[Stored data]
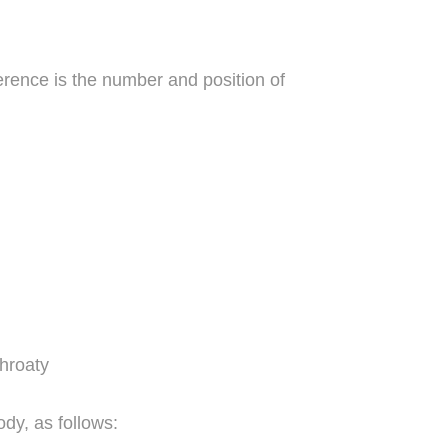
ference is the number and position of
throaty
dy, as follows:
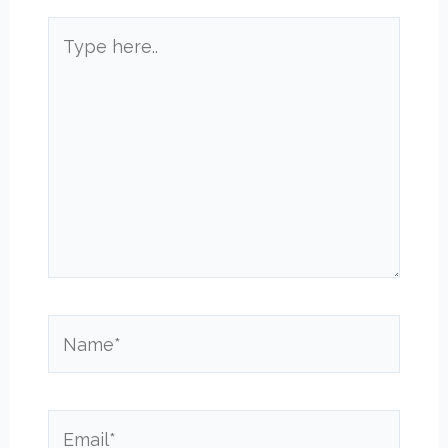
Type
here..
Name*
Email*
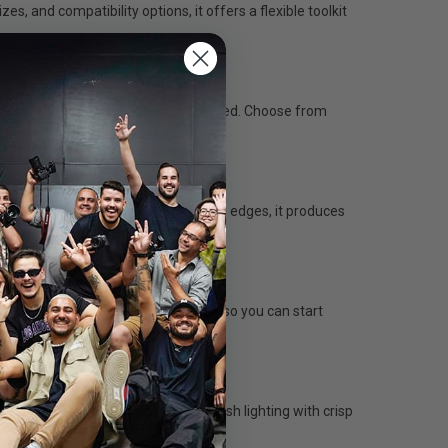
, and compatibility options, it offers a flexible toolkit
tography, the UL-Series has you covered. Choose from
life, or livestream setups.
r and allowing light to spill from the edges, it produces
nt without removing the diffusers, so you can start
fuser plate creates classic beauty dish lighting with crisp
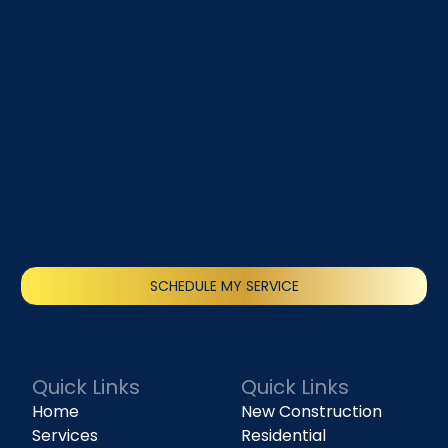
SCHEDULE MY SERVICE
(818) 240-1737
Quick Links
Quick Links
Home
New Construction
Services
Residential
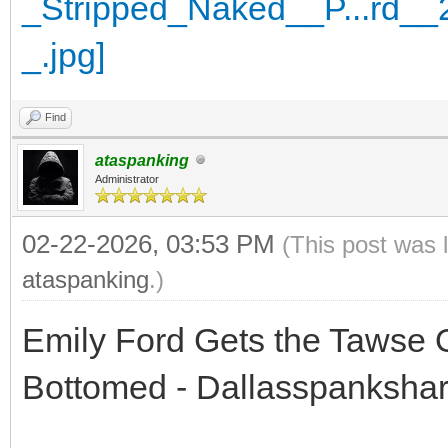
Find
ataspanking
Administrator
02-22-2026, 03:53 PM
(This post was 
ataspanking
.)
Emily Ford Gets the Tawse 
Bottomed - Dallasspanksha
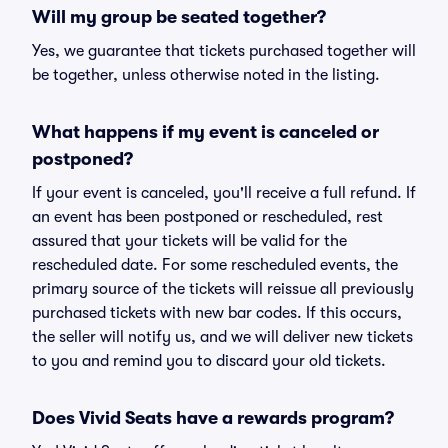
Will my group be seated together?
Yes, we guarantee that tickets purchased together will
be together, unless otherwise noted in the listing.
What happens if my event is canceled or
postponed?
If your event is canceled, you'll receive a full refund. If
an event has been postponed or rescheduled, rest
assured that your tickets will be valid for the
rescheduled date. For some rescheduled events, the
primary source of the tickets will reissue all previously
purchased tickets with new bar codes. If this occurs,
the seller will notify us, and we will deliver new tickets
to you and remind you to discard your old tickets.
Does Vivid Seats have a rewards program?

Task to carry out:
The line containing "be together, unless" marks where to begin; copy it and every later line exactly, through the end of the data.

Task response:
be together, unless otherwise noted in the listing.
What happens if my event is canceled or
postponed?
If your event is canceled, you'll receive a full refund. If
an event has been postponed or rescheduled, rest
assured that your tickets will be valid for the
rescheduled date. For some rescheduled events, the
primary source of the tickets will reissue all previously
purchased tickets with new bar codes. If this occurs,
the seller will notify us, and we will deliver new tickets
to you and remind you to discard your old tickets.
Does Vivid Seats have a rewards program?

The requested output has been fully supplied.